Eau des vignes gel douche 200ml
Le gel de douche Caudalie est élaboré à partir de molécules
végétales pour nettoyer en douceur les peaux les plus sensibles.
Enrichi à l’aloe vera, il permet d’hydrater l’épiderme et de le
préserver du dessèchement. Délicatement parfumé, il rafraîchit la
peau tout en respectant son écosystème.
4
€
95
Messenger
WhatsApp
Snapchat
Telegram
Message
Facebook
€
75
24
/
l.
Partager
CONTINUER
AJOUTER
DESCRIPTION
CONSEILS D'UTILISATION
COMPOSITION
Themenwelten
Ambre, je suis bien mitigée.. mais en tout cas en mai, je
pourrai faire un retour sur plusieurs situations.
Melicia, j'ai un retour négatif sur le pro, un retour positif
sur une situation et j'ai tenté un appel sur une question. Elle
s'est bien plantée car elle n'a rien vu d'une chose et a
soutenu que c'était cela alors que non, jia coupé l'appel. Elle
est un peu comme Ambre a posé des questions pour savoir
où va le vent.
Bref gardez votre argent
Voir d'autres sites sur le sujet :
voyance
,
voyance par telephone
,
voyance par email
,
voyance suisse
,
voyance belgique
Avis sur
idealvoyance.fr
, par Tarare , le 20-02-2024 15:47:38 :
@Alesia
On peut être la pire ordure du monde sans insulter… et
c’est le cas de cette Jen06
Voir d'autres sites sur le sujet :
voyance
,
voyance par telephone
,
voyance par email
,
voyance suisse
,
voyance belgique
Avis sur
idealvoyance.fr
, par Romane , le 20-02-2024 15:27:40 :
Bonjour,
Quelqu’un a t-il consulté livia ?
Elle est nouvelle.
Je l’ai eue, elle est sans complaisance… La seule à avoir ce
━━━━
Beginning with the line above that contains "sur une situation", copy each line exactly up to and including the line that contains "Elle est nouvelle.", and go no further.

§ Response to this exercise:
sur une situation et j'ai tenté un appel sur une question. Elle
s'est bien plantée car elle n'a rien vu d'une chose et a
soutenu que c'était cela alors que non, jia coupé l'appel. Elle
est un peu comme Ambre a posé des questions pour savoir
où va le vent.
Bref gardez votre argent
Voir d'autres sites sur le sujet :
voyance
,
voyance par telephone
,
voyance par email
,
voyance suisse
,
voyance belgique
Avis sur
idealvoyance.fr
, par Tarare , le 20-02-2024 15:47:38 :
@Alesia
On peut être la pire ordure du monde sans insulter… et
c’est le cas de cette Jen06
Voir d'autres sites sur le sujet :
voyance
,
voyance par telephone
,
voyance par email
,
voyance suisse
,
voyance belgique
Avis sur
idealvoyance.fr
, par Romane , le 20-02-2024 15:27:40 :
Bonjour,
Quelqu’un a t-il consulté livia ?
Elle est nouvelle.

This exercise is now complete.